What hasn't been tried though is tipping the tv over so that screen is on the ground. How would she get out them. Or smash the tv while she is walking toward the screen.
If that doesn't work tell her you oved her work in the Ring and The ring 2. And try to kiss as much ass as possible.
Put on a fake beard, a wide-brimmed hat, cotton shirt, suspenders, grab a pitch fork. Then when she comes after me say "ye ol' water logged vixen, twas not me who watchethed thy tape of ye, for I be Amish"
[quote name='guardian_owl']Put on a fake beard, a wide-brimmed hat, cotton shirt, suspenders, grab a pitch fork. Then when she comes after me say "ye ol' water logged vixen, twas not me who watchethed thy tape of ye, for I be Amish"[/QUOTE]
[quote name='pimpinc333']Yea, you never seen the movie have you?

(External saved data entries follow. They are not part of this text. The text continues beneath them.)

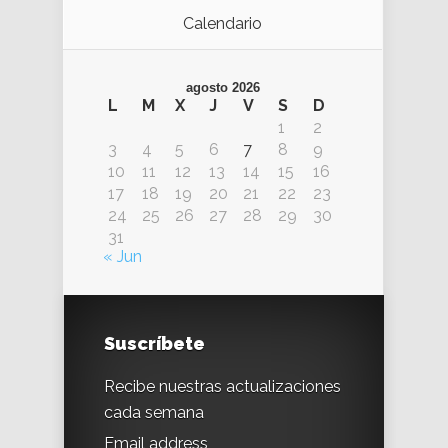
Calendario
agosto 2026
L
M
X
J
V
S
D
1
2
3
4
5
6
7
8
9
10
11
12
13
14
15
16
17
18
19
20
21
22
23
24
25
26
27
28
29
30
31
« Jun
Suscríbete
Recibe nuestras actualizaciones
cada semana
Email address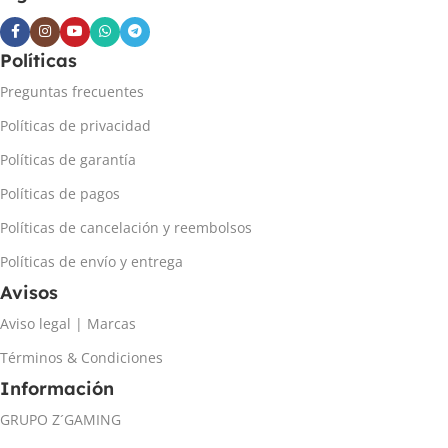
Políticas
Preguntas frecuentes
Políticas de privacidad
Políticas de garantía
Políticas de pagos
Políticas de cancelación y reembolsos
Políticas de envío y entrega
Avisos
Aviso legal | Marcas
Términos & Condiciones
Información
GRUPO Z´GAMING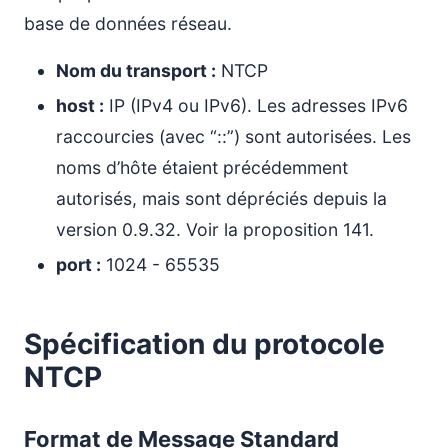
base de données réseau.
Nom du transport :
NTCP
host :
IP (IPv4 ou IPv6). Les adresses IPv6
raccourcies (avec “::”) sont autorisées. Les
noms d’hôte étaient précédemment
autorisés, mais sont dépréciés depuis la
version 0.9.32. Voir la proposition 141.
port :
1024 - 65535
Spécification du protocole
NTCP
Format de Message Standard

What hasn't been tried though is tipping the tv over so that screen is on the ground. How would she get out them. Or smash the tv while she is walking toward the screen.
If that doesn't work tell her you oved her work in the Ring and The ring 2. And try to kiss as much ass as possible.[/QUOTE]
I meant it like, "turn off the TV and stop watching these lame movies" kinda way.
Place a TV playing the movie "Army of Darkness" flesh up against the front of the screen so she jumps from one TV to other. I'm sure Ash should have no problems taking care of her.
Either that or hook the video output from 2nd TV into the video input of the 1st TV trapping her in an infinite loop.
[quote name='guardian_owl']Place a TV playing the movie "Army of Darkness" flesh up against the front of the screen so she jumps from one TV to other. I'm sure Ash should have no problems taking care of her.
Either that or hook the video output from 2nd TV into the video input of the 1st TV trapping her in an infinite loop.[/QUOTE]
Now that would make a interesting movie. Evil Dead meets the ring...
I'd be forced to danza slap the beast into submission. Then I'd take out my ole clippers and give her a nice buzz cut, curious as to exactly what that seawench's face looks like exactly.
[quote name='guardian_owl']Put on a fake beard, a wide-brimmed hat, cotton shirt, suspenders, grab a pitch fork. Then when she comes after me say "ye ol' water logged vixen, twas not me who watchethed thy tape of ye, for I be Amish"[/QUOTE]
You'd have to do that pretty fast, have you practiced?
[quote name='el bobo']I would say I watched the DVD version of the movie, not the evil VHS version of it.[/QUOTE]
That's so crazy that it might just work.
[quote name='Zenithian Legend']Correct! Tony Danza did a porn, and his finishing manuever (so to speak) was the Danza slap, ie the ol' weiner across the face trick.[/QUOTE]
[quote name='LeakyImplant']Before falling down the well. Exactly. The girl who plays her in The Ring 2 is pretty gnarly looking from what I've seen in the bonus material.[/QUOTE]
Incidentally, the girl in Ring Zero is also in a number of japanese dramas I've seen and liked (of which Gokusen - a Great Teacher Onizuka type jdrama - and Trick are her best).